Lucky Seven (game)
- Designers: Martin H. Samuel
- Illustrators: Great American Puzzle Factory
- Publishers: Great American Puzzle Factory
- Players: 1 +
- Setup time: 1 minute
- Playing time: 5 - 15 minutes
- Age range: 7 and up
- Skills: Luck, addition.

= Lucky Seven (game) =

Fast game of competitive solitaire

Lucky Seven is a fast game of competitive solitaire, played with coasters using luck and points accumulation. It may be played by any number of players, and is usually played solitaire.

The game was designed by Martin H. Samuel when in Zurich, Switzerland. The simple central game mechanic is a mathematical formula known as a strange loop.

Great American Puzzle Factory, Inc. of South Norwalk, Connecticut, United States, published the game in 2003. Family Games, Inc. of Montreal, Quebec, Canada, published an edition of the game in 2015.

==Gameplay==
Lucky Seven is played with seven numbered coasters (per player) on a flat surface. The goal of the game is to turn all seven coasters number side up, to accrue the most points.

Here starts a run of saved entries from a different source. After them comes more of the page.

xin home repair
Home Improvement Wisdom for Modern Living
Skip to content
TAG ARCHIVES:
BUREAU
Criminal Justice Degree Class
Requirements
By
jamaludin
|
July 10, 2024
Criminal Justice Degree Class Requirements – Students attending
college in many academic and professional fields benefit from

With more than one player, the coasters are shuffled, players each choose a coaster and the player with the highest number starts.

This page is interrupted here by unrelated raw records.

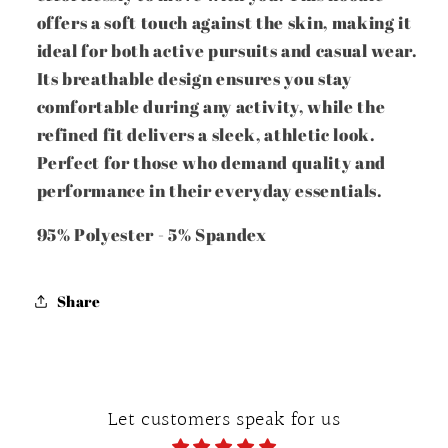
offers a soft touch against the skin, making it
ideal for both active pursuits and casual wear.
Its breathable design ensures you stay
comfortable during any activity, while the
refined fit delivers a sleek, athletic look.
Perfect for those who demand quality and
performance in their everyday essentials.
95% Polyester - 5% Spandex
Share
Let customers speak for us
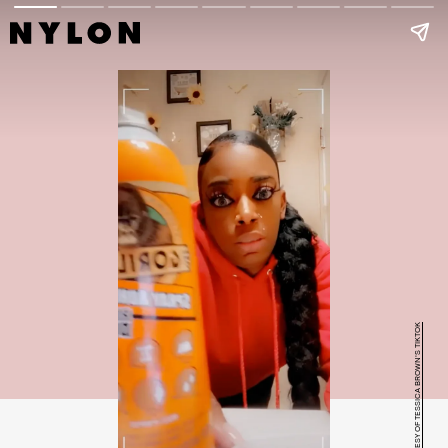
COURTESY OF TESSICA BROWN'S TIKTOK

The coasters are shuffled and laid in a row number-side down. The player turns over any coaster and leaves it in place number-side up. The exposed number on the coaster determines the position of the next coaster to be turned over, and so on. The player keeps going to see if all coasters can be turned over. If the player turns over a coaster with a number denoting the position of one already turned, he or she is "bust" and the coasters are then shuffled and passed to the next player.

Alternatively, each player may have a set of Lucky Seven coasters and all play a solitaire game simultaneously.

Players keep their own score throughout the game, which may be played for each hand, a certain number of hands or to an agreed points total. When the game is over, the player with the most points is the winner.